The defendant refused to provide account books, and the court ordered high damage
After hearing this case, the Shanghai IP Court held that the design features of the plaintiff's design patent as a whole determined the unique design style of the granted design, and these design features were basically all possessed in the accused infringing design. Several design features of the accused infringing design that differ from the granted design did not substantially affect the overall visual effect of the product. Although some of the design elements in the plaintiff’s granted design have appeared in the prior design submitted by the defendant Hongsheng Corporation, the design patent does not exclude the novelty obtained by combining related existing designs. In the comparison and determination of infringement, an individual element should not be taken out simply because it appeared in the existing design, unless the combination of elements appeared in the existing design.
In this case, the accused infringing design used a combination of design elements of the granted design, and the defendant failed to prove that the existing design combination adopted by the granted design already existed in the prior design.

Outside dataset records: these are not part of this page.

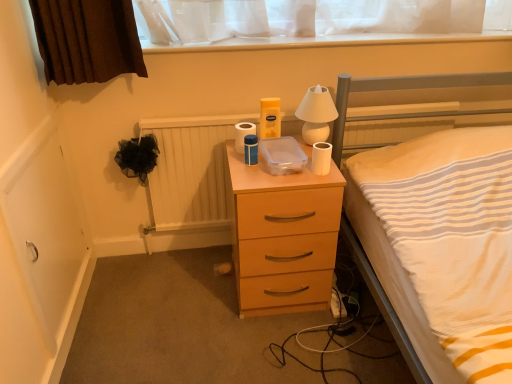 Question: Does white glossy lamp at upper center appear on the left side of wooden radiator at center?

Choices:
 (A) no
 (B) yes

Answer: (A)

Question: Is white glossy lamp at upper center positioned beyond the bounds of wooden radiator at center?

Choices:
 (A) yes
 (B) no

Answer: (A)

Question: Is white glossy lamp at upper center shorter than wooden radiator at center?

Choices:
 (A) yes
 (B) no

Answer: (A)

Question: Considering the relative sizes of white glossy lamp at upper center and wooden radiator at center in the image provided, is white glossy lamp at upper center wider than wooden radiator at center?

Choices:
 (A) no
 (B) yes

Answer: (B)

Question: Does white glossy lamp at upper center come behind wooden radiator at center?

Choices:
 (A) no
 (B) yes

Answer: (A)

Question: Considering the positions of point (344, 180) and point (240, 129), is point (344, 180) closer or farther from the camera than point (240, 129)?

Choices:
 (A) closer
 (B) farther

Answer: (A)

Question: Based on their positions, is matte wood chest of drawers at center located to the left or right of white matte toilet paper at center, which is the 2th toilet paper in front-to-back order?

Choices:
 (A) left
 (B) right

Answer: (B)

Therefore, the court held that there was no substantial difference in the overall visual effects between the accused infringing design and the granted patent, and the two constituted similar designs, and thus the accused infringing design fell into the protection scope of the plaintiff's design patent. Based on the evidence in the case, the defendant Huasheng Corporation and the defendant Hongsheng Corporation jointly carried out the acts of manufacturing, offering for sale and sales of the alleged infringing products.
The granted patent involved in the case expired on February 14, 2018. The infringer shall bear civil liability for compensation for infringement during the period of protection of the granted patent according to law. In this case, the actual loss suffered by the right holder due to the infringement was difficult to determine. The two defendants held account books and materials related to the patent infringement, but they refused to provide the account books required by the auditing agency without proper reasons when the court organized a third party to audit the financial books of the alleged infringing product manufactured and sold by the defendants. Therefore, taking the claims of the right holders and the evidence in the case into consideration, the court ordered the two defendants to compensate the plaintiff for economic losses and reasonable expenses totaling RMB 990,000.
Both parties accepted the judgment, ended the lawsuit with the defendant initiatively paying the compensation
Neither of the parties appealed after the first instance, and the two defendants took the initiative to fulfill their obligation to pay compensation.
During the trial, the two parties disputed the infringement comparison and whether the two defendants committed the alleged infringement act. After receiving the judgment, the defendants accepted the judgment and ended the lawsuit by paying the compensation, which on one hand indicated that both parties were satistified with the fair judgment of the case, on the other hand, it also reflected that the parties' awareness of respecting the law and respect ing intellectual property rights is increasing, and the credibility of judicial protection is constantly improving.